Content starts
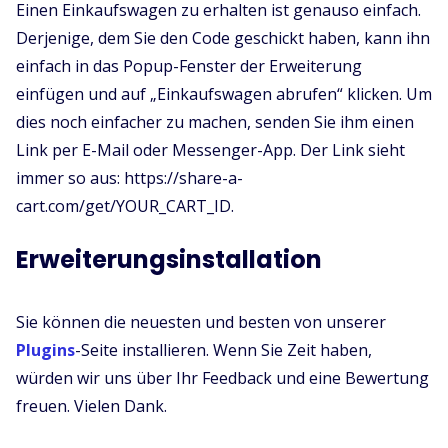
Einen Einkaufswagen zu erhalten ist genauso einfach.
Derjenige, dem Sie den Code geschickt haben, kann ihn
einfach in das Popup-Fenster der Erweiterung
einfügen und auf „Einkaufswagen abrufen“ klicken. Um
dies noch einfacher zu machen, senden Sie ihm einen
Link per E-Mail oder Messenger-App. Der Link sieht
immer so aus: https://share-a-
cart.com/get/YOUR_CART_ID.
Erweiterungsinstallation
Sie können die neuesten und besten von unserer
Plugins
-Seite installieren. Wenn Sie Zeit haben,
würden wir uns über Ihr Feedback und eine Bewertung
freuen. Vielen Dank.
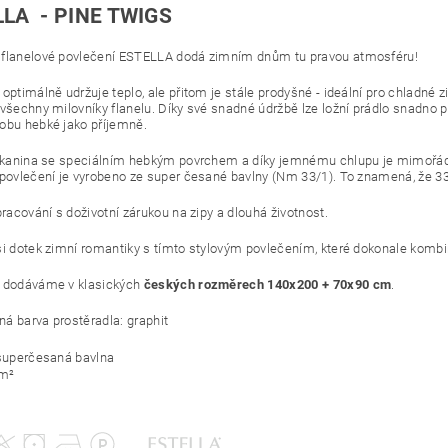
LA - PINE TWIGS
flanelové povlečení ESTELLA dodá zimním dnům tu pravou atmosféru!
optimálně udržuje teplo, ale přitom je stále prodyšné - ideální pro chladné z
 všechny milovníky flanelu. Díky své snadné údržbě lze ložní prádlo snadno pr
obu hebké jako příjemně.
 tkanina se speciálním hebkým povrchem a díky jemnému chlupu je mimořád
 povlečení je vyrobeno ze super česané bavlny (Nm 33/1). To znamená, že 33
pracování s doživotní zárukou na zipy a dlouhá životnost.
si dotek zimní romantiky s tímto stylovým povlečením, které dokonale kombin
í dodáváme v klasických
českých rozměrech 140x200 + 70x90 cm
.
á barva prostěradla: graphit
uperčesaná bavlna
/m²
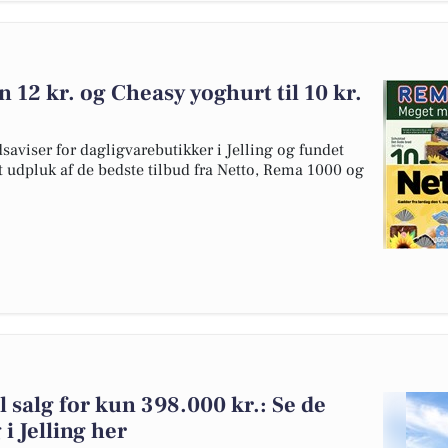
 12 kr. og Cheasy yoghurt til 10 kr.
saviser for dagligvarebutikker i Jelling og fundet
t udpluk af de bedste tilbud fra Netto, Rema 1000 og
il salg for kun 398.000 kr.: Se de
g i Jelling her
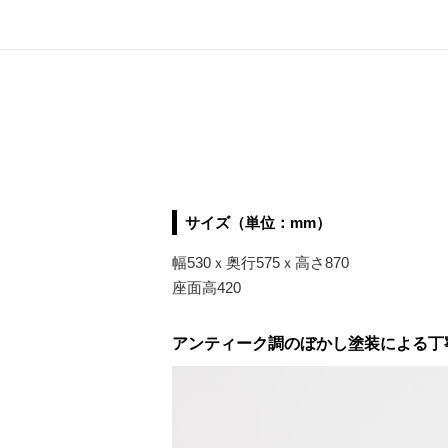
サイズ（単位：mm）
幅530ｘ奥行575ｘ高さ870
座面高420
アンティーク調のぼかし塗装による丁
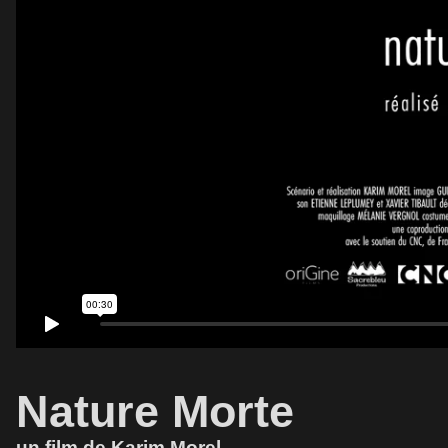
Nature Morte
un film de Karim Morel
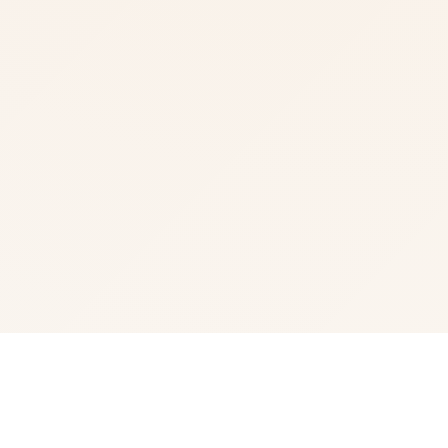
🚰 游戏说明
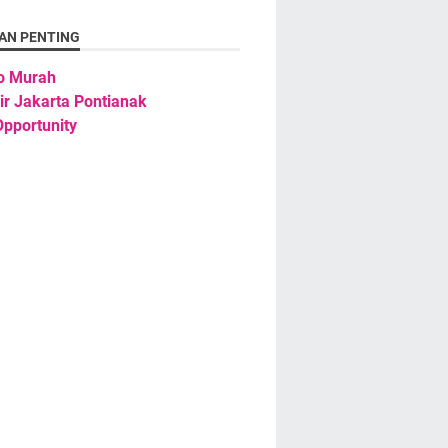
AN PENTING
o Murah
ir Jakarta Pontianak
pportunity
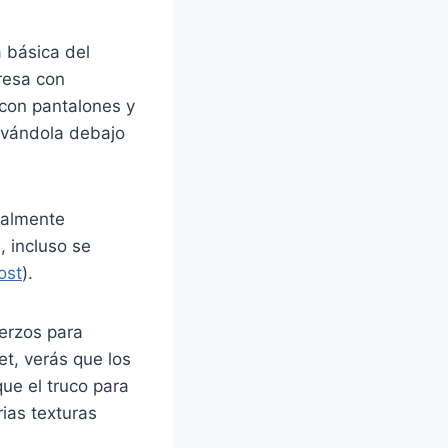
 básica del
resa con
 con pantalones y
evándola debajo
ralmente
, incluso se
ost
).
erzos para
et, verás que los
ue el truco para
ias texturas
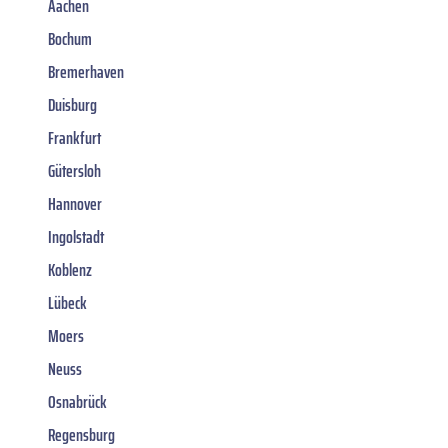
Aachen
Bochum
Bremerhaven
Duisburg
Frankfurt
Gütersloh
Hannover
Ingolstadt
Koblenz
Lübeck
Moers
Neuss
Osnabrück
Regensburg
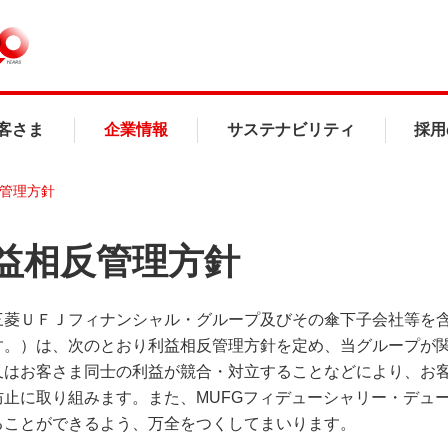
客さま
企業情報
サステナビリティ
採用
管理方針
益相反管理方針
三菱ＵＦＪフィナンシャル・グループ及びその傘下子会社等を
す。）は、次のとおり利益相反管理方針を定め、当グループが
又はお客さま同士の利益が競合・対立することなどにより、お
防止に取り組みます。また、MUFGフィデューシャリー・デュ
ることができるよう、万全をつくしてまいります。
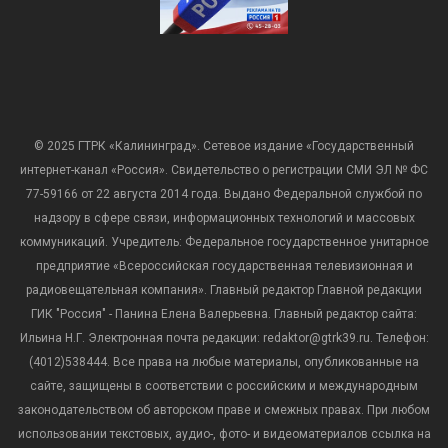
© 2025 ГТРК «Калининград». Сетевое издание «Государственный
интернет-канал «Россия». Свидетельство о регистрации СМИ ЭЛ № ФС
77-59166 от 22 августа 2014 года. Выдано Федеральной службой по
надзору в сфере связи, информационных технологий и массовых
коммуникаций. Учредитель: Федеральное государственное унитарное
предприятие «Всероссийская государственная телевизионная и
радиовещательная компания». Главный редактор Главной редакции
ГИК "Россия" - Панина Елена Валерьевна. Главный редактор сайта:
Ильина Н.Г. Электронная почта редакции: redaktor@gtrk39.ru. Телефон:
(4012)538444. Все права на любые материалы, опубликованные на
сайте, защищены в соответствии с российским и международным
законодательством об авторском праве и смежных правах. При любом
использовании текстовых, аудио-, фото- и видеоматериалов ссылка на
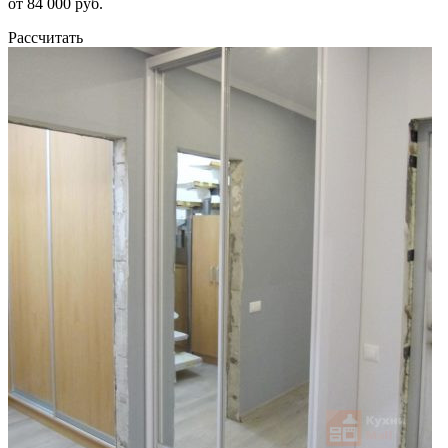
от 84 000 руб.
Рассчитать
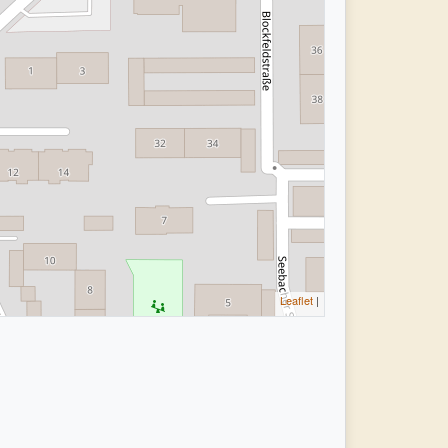
Leaflet
|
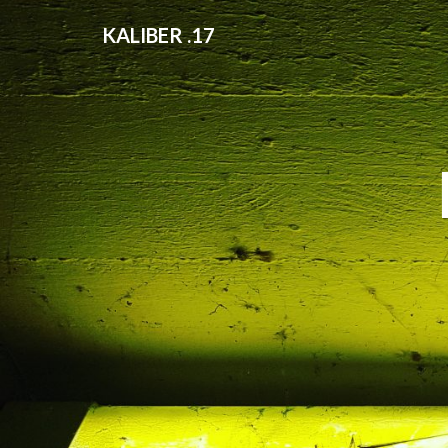
KALIBER .17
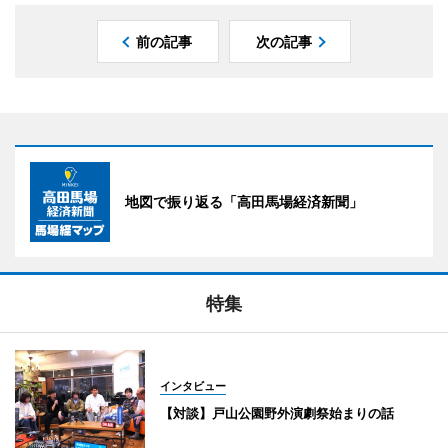
前の記事
次の記事
地図で振り返る「高田馬場経済新聞」
特集
インタビュー
【対談】戸山公園野外演劇祭始まりの話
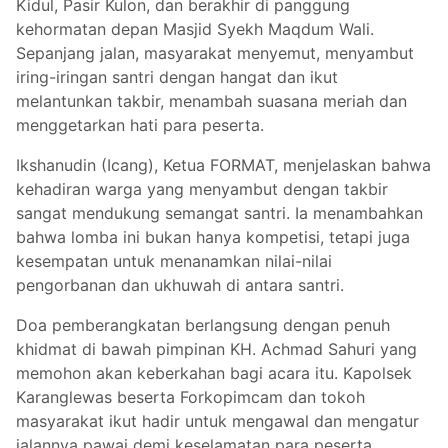
Kidul, Pasir Kulon, dan berakhir di panggung
kehormatan depan Masjid Syekh Maqdum Wali.
Sepanjang jalan, masyarakat menyemut, menyambut
iring-iringan santri dengan hangat dan ikut
melantunkan takbir, menambah suasana meriah dan
menggetarkan hati para peserta.
Ikshanudin (Icang), Ketua FORMAT, menjelaskan bahwa
kehadiran warga yang menyambut dengan takbir
sangat mendukung semangat santri. Ia menambahkan
bahwa lomba ini bukan hanya kompetisi, tetapi juga
kesempatan untuk menanamkan nilai-nilai
pengorbanan dan ukhuwah di antara santri.
Doa pemberangkatan berlangsung dengan penuh
khidmat di bawah pimpinan KH. Achmad Sahuri yang
memohon akan keberkahan bagi acara itu. Kapolsek
Karanglewas beserta Forkopimcam dan tokoh
masyarakat ikut hadir untuk mengawal dan mengatur
jalannya pawai demi keselamatan para peserta.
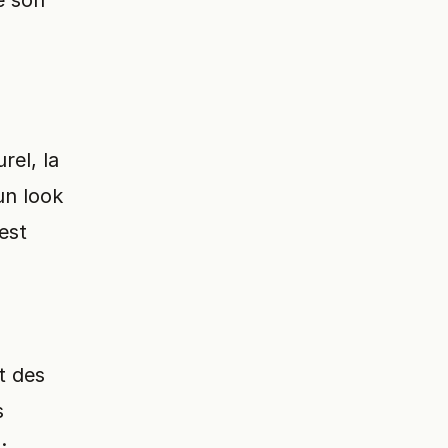
e son
rel, la
un look
est
t des
s
:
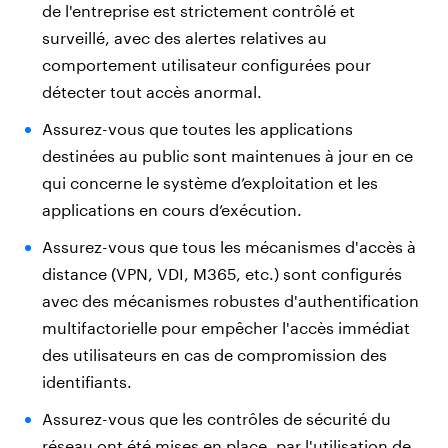
de l'entreprise est strictement contrôlé et
surveillé, avec des alertes relatives au
comportement utilisateur configurées pour
détecter tout accès anormal.
Assurez-vous que toutes les applications
destinées au public sont maintenues à jour en ce
qui concerne le système d’exploitation et les
applications en cours d’exécution.
Assurez-vous que tous les mécanismes d'accès à
distance (VPN, VDI, M365, etc.) sont configurés
avec des mécanismes robustes d'authentification
multifactorielle pour empêcher l'accès immédiat
des utilisateurs en cas de compromission des
identifiants.
Assurez-vous que les contrôles de sécurité du
réseau ont été mises en place, par l'utilisation de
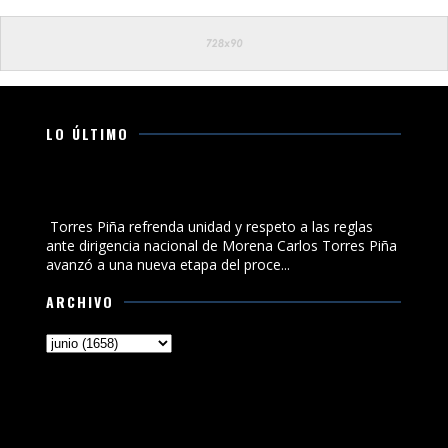
LO ÚLTIMO
Torres Piña refrenda unidad y respeto a las reglas ante
dirigencia nacional de Morena
Torres Piña refrenda unidad y respeto a las reglas
ante dirigencia nacional de Morena Carlos Torres Piña
avanzó a una nueva etapa del proce...
ARCHIVO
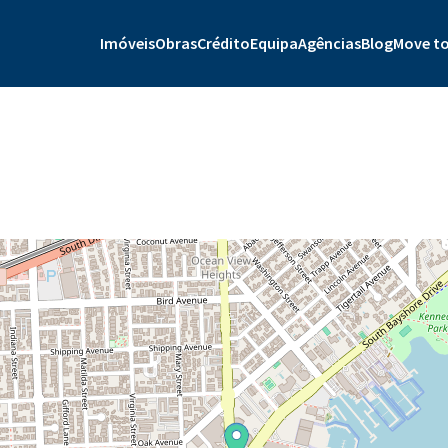
Imóveis
Obras
Crédito
Equipa
Agências
Blog
Move to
Content ends
## WHAT THE TASK ASKS:
All the records need to be printed again exactly as written, though without their pictures.

## RESPONSE BELOW:
Einen Einkaufswagen zu erhalten ist genauso einfach.
Derjenige, dem Sie den Code geschickt haben, kann ihn
einfach in das Popup-Fenster der Erweiterung
einfügen und auf „Einkaufswagen abrufen“ klicken. Um
dies noch einfacher zu machen, senden Sie ihm einen
Link per E-Mail oder Messenger-App. Der Link sieht
immer so aus: https://share-a-
cart.com/get/YOUR_CART_ID.
Erweiterungsinstallation
Sie können die neuesten und besten von unserer
Plugins
-Seite installieren. Wenn Sie Zeit haben,
würden wir uns über Ihr Feedback und eine Bewertung
freuen. Vielen Dank.
LA - PINE TWIGS
flanelové povlečení ESTELLA dodá zimním dnům tu pravou atmosféru!
optimálně udržuje teplo, ale přitom je stále prodyšné - ideální pro chladné z
 všechny milovníky flanelu. Díky své snadné údržbě lze ložní prádlo snadno pr
obu hebké jako příjemně.
 tkanina se speciálním hebkým povrchem a díky jemnému chlupu je mimořád
 povlečení je vyrobeno ze super česané bavlny (Nm 33/1). To znamená, že 33
pracování s doživotní zárukou na zipy a dlouhá životnost.
si dotek zimní romantiky s tímto stylovým povlečením, které dokonale kombin
í dodáváme v klasických
českých rozměrech 140x200 + 70x90 cm
.
á barva prostěradla: graphit
uperčesaná bavlna
/m²
 12 kr. og Cheasy yoghurt til 10 kr.
saviser for dagligvarebutikker i Jelling og fundet
t udpluk af de bedste tilbud fra Netto, Rema 1000 og
il salg for kun 398.000 kr.: Se de
g i Jelling her
サイズ（単位：mm）
幅530ｘ奥行575ｘ高さ870
座面高420
アンティーク調のぼかし塗装による丁
Nature Morte
un film de Karim Morel
🚰 游戏说明
AN PENTING
o Murah
ir Jakarta Pontianak
pportunity
 básica del
resa con
 con pantalones y
evándola debajo
ralmente
, incluso se
ost
).
erzos para
et, verás que los
ue el truco para
ias texturas
Aachen
Bochum
Bremerhaven
Duisburg
Frankfurt
Gütersloh
Hannover
Ingolstadt
Koblenz
Lübeck
Moers
Neuss
Osnabrück
Regensburg
客さま
企業情報
サステナビリティ
採用
管理方針
益相反管理方針
三菱ＵＦＪフィナンシャル・グループ及びその傘下子会社等を
す。）は、次のとおり利益相反管理方針を定め、当グループが
又はお客さま同士の利益が競合・対立することなどにより、お
防止に取り組みます。また、MUFGフィデューシャリー・デュ
ることができるよう、万全をつくしてまいります。
© 2025 ГТРК «Калининград». Сетевое издание «Государственный
интернет-канал «Россия». Свидетельство о регистрации СМИ ЭЛ № ФС
77-59166 от 22 августа 2014 года. Выдано Федеральной службой по
надзору в сфере связи, информационных технологий и массовых
коммуникаций. Учредитель: Федеральное государственное унитарное
предприятие «Всероссийская государственная телевизионная и
радиовещательная компания». Главный редактор Главной редакции
ГИК "Россия" - Панина Елена Валерьевна. Главный редактор сайта:
Ильина Н.Г. Электронная почта редакции: redaktor@gtrk39.ru. Телефон:
(4012)538444. Все права на любые материалы, опубликованные на
сайте, защищены в соответствии с российским и международным
законодательством об авторском праве и смежных правах. При любом
использовании текстовых, аудио-, фото- и видеоматериалов ссылка на
от 84 000 руб.
Рассчитать
Leaflet
|
KALIBER .17
前の記事
次の記事
地図で振り返る「高田馬場経済新聞」
特集
インタビュー
【対談】戸山公園野外演劇祭始まりの話
Kidul, Pasir Kulon, dan berakhir di panggung
kehormatan depan Masjid Syekh Maqdum Wali.
Sepanjang jalan, masyarakat menyemut, menyambut
iring-iringan santri dengan hangat dan ikut
melantunkan takbir, menambah suasana meriah dan
menggetarkan hati para peserta.
Ikshanudin (Icang), Ketua FORMAT, menjelaskan bahwa
kehadiran warga yang menyambut dengan takbir
sangat mendukung semangat santri. Ia menambahkan
bahwa lomba ini bukan hanya kompetisi, tetapi juga
kesempatan untuk menanamkan nilai-nilai
pengorbanan dan ukhuwah di antara santri.
Doa pemberangkatan berlangsung dengan penuh
khidmat di bawah pimpinan KH. Achmad Sahuri yang
memohon akan keberkahan bagi acara itu. Kapolsek
Karanglewas beserta Forkopimcam dan tokoh
masyarakat ikut hadir untuk mengawal dan mengatur
jalannya pawai demi keselamatan para peserta.
e son
rel, la
un look
est
t des
s
:
de l'entreprise est strictement contrôlé et
surveillé, avec des alertes relatives au
comportement utilisateur configurées pour
détecter tout accès anormal.
Assurez-vous que toutes les applications
destinées au public sont maintenues à jour en ce
qui concerne le système d’exploitation et les
applications en cours d’exécution.
Assurez-vous que tous les mécanismes d'accès à
distance (VPN, VDI, M365, etc.) sont configurés
avec des mécanismes robustes d'authentification
multifactorielle pour empêcher l'accès immédiat
des utilisateurs en cas de compromission des
identifiants.
Assurez-vous que les contrôles de sécurité du
réseau ont été mises en place, par l'utilisation de
LO ÚLTIMO
Torres Piña refrenda unidad y respeto a las reglas ante
dirigencia nacional de Morena
Torres Piña refrenda unidad y respeto a las reglas
ante dirigencia nacional de Morena Carlos Torres Piña
avanzó a una nueva etapa del proce...
ARCHIVO
Imóveis
Obras
Crédito
Equipa
Agências
Blog
Move to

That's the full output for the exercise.